Copy down every line of the data that follows exactly. Omit the pictures.

[RECORDED INFORMATION]
BEGIN
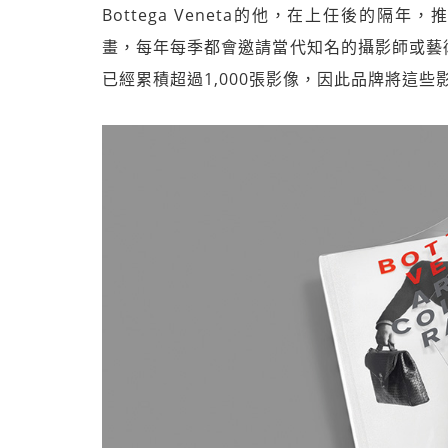
Bottega Veneta的他，在上任後的隔年，推行
畫，每年每季都會邀請當代知名的攝影師或藝
已經累積超過1,000張影像，因此品牌將這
END
[TASK ANSWER]
Bottega Veneta的他，在上任後的隔年，推行
畫，每年每季都會邀請當代知名的攝影師或藝
已經累積超過1,000張影像，因此品牌將這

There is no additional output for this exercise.